Google, Facebook Expand News Initiatives

Google has tweaked its algorithms to prioritize original reporting, while Facebook has enlarged its focus on local news.

Google has adjusted its search algorithm to give more weight to articles with original reporting. The algorithm will keep those articles at the top of search results for longer periods of time.

“While we typically show the latest and most comprehensive version of a story in news results, we've made changes to our products globally to highlight articles that we identify as significant original reporting,” Richard Gingras, Google’s vice president of news, wrote in a blog post.

“Such articles may stay in a highly visible position longer. This prominence allows users to view the original reporting, while also looking at more recent articles alongside it,” noted Gingras.

“This means readers interested in the latest news can find the story that started it all, and publishers can benefit from having their original reporting more widely seen,” he added.

Google also introduced a change to help gather new feedback, so its automated ranking systems can better surface original content. 

Google uses over 10,000 third-party raters to give feedback on search results. Changes to its search guidelines mean raters will now give the highest rating to original news reporting “that provides information that would not otherwise have been known had the article not revealed it.”

Conversely, Facebook announced this week that it is expanding its “Today In” service from 400 cities and towns across the U.S. to 6,000.

Created last year, “Today In” aggregates local news in a users’ vicinity and is available only in Facebook's mobile app. It is one of the efforts the tech company is investing in to promote local news, such as Facebook’s Journalism Project. 

So far, Facebook says, 1.6 million people have activated the feature, receiving news from about 1,200 publishers every week.

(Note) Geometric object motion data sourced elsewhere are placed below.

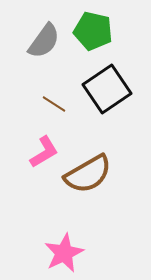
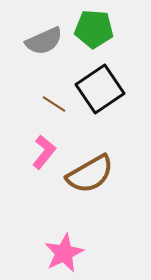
green pentagon: moved 1 px right, 2 px up; rotated 9 degrees counterclockwise
gray semicircle: rotated 30 degrees clockwise
black square: moved 7 px left
pink L-shape: rotated 20 degrees counterclockwise
brown semicircle: moved 2 px right
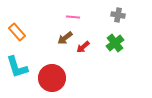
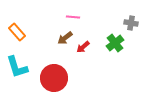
gray cross: moved 13 px right, 8 px down
red circle: moved 2 px right
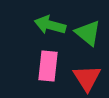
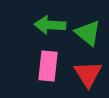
green arrow: rotated 12 degrees counterclockwise
red triangle: moved 1 px right, 4 px up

This all comes during the same week that executives from seven newspaper companies lobbied Capitol Hill to urge Congress to pass the “Journalism Competition and Preservation Act.” The bill would allow publishers to collectively negotiate with the duopoly and fight their dominance in the digital content business, according to the News Media Alliance, a trade organization that represents more than 2,000 news organizations in the U.S. 

Reports show the duopoly is taking 60% of digital ad revenue.